In relazione al quadro clinico
della persona e alla riscontrata patologia, sarà pertanto il giudice tutelare a
conferire all’amministratore di sostegno il potere di «prestare il consenso o il
diniego ai trattamenti sanitari di sostegno vitale». Secondo la Corte
costituzionale, pertanto, il conferimento all’amministratore di sostegno di poteri
sotto il profilo sanitario, non implica di per sé anche il conferimento del potere
di rifiutare i trattamenti necessari al mantenimento in vita del paziente: tale
potere, di rifiuto delle terapie, presuppone dunque l’esistenza di un decreto del
giudice tutelare che tale facoltà espressamente conferisca
[31]
.
¶{p. 391}
Note
[22] Così tra i primi: Tribunale di Modena, 28 gennaio 2004; Tribunale di Trieste, 5 aprile 2007; Tribunale di Modena, 20 marzo 2008; Tribunale di Modena, 5 novembre 2008; Tribunale di Palermo, 9 dicembre 2009; Tribunale di Perugia 20 giugno 2013; Tribunale di Cagliari, 16 luglio 2015.
[23] Cass. civ. 16 ottobre 2007, n. 21748.
[24] Legge 22 dicembre 2017, n. 219 recante «Norme in materia di consenso informato e disposizioni anticipate di trattamento» pubblicata in «Gazzetta Ufficiale» del 16 gennaio 2018, n. 12.
[25] Nella richiamata pronuncia Englaro, la Suprema Corte afferma che la volontà espressa dal paziente in stato di incoscienza, va ricostruita sempre che la stessa «sia realmente espressiva, in base ad elementi di prova chiari, univoci e convincenti, della voce del paziente medesimo, tratta dalle sue precedenti dichiarazioni ovvero dalla sua personalità, dal suo stile di vita e dai suoi convincimenti, corrispondendo al suo modo di concepire, prima di cadere in stato di incoscienza, l’idea stessa di dignità della persona».
[26] Convenzione per la protezione dei Diritti dell’Uomo e della dignità dell’essere umano nei confronti dell’applicazioni della biologia e della medicina (Convenzione sui Diritti dell’Uomo e la biomedicina), conclusa a Oviedo il 4 aprile 1997 e approvata dall’Assemblea Federale il 20 marzo 2008, ratificata dall’Italia con legge 28 marzo 2001, n. 145, pubblicata in «Gazzetta Ufficiale» del 24 aprile 2001, n. 95.

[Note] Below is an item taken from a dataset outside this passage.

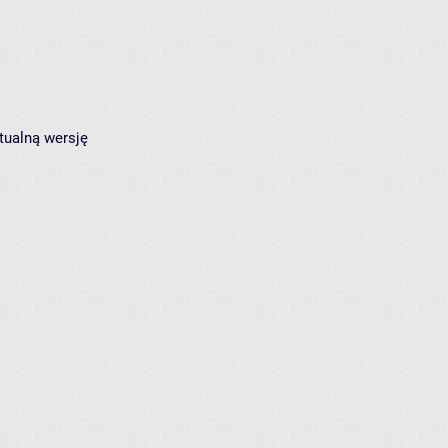
tualną wersję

[27] Articolo 3, ultimo comma, legge n. 219/2017: «Nel caso in cui il rappresentante legale della persona interdetta o inabilitata oppure l’amministratore di sostegno, in assenza delle disposizioni anticipate di trattamento (DAT) di cui all’articolo 4, o il rappresentante legale della persona minore rifiuti le cure proposte e il medico ritenga invece che queste siano appropriate e necessarie, la decisione è rimessa al giudice tutelare su ricorso del rappresentante legale della persona interessata o dei soggetti di cui agli articoli 406 e seguenti del codice civile o del medico o del rappresentante legale della struttura sanitaria».
[28] È ragionevole ritenere, oltre che maggiormente armonico rispetto al sistema normativo delineato dalla legge n. 219/2017, che il giudice tutelare possa essere investito del conflitto anche nel caso opposto, ossia ove il legale rappresentante richieda all’équipe medica la prosecuzione delle cure già intraprese, ma il medico opponga un rifiuto, ritenendo, viceversa, tale prosecuzione inutile o dannosa per il paziente.
[29] Corte cost. 13 giugno 2019, n. 144.
[30] Tribunale di Pavia, 24 marzo 2018.
[31] In tal senso, peraltro, si era orientato il Tribunale di Modena nel noto caso di Vincenza Santoro, settantenne malata di SLA che aveva manifestato il desiderio di non essere sottoposta a terapie invasive e, in particolare, nonostante l’aggravarsi della patologia, all’intervento di tracheotomia con successiva intubazione di installazione di macchinario per la ventilazione meccanica che le avrebbe forse allungato la vita ma senza possibilità di salvarla data la prognosi infausta. Cfr. Tribunale di Modena, 13 maggio 2008: «può procedersi alla nomina di un amministratore di sostegno per persona attualmente capace, ma affetta da un gravissimo morbo progressivo, allo scopo di sostituirla – una volta sopravvenuto uno stato di incapacità – nell’espressione del diniego ad eventuali future terapie rianimatorie invasive (nella specie: la ventilazione forzata con tracheotomia) espressamente fin d’ora rifiutate dal paziente».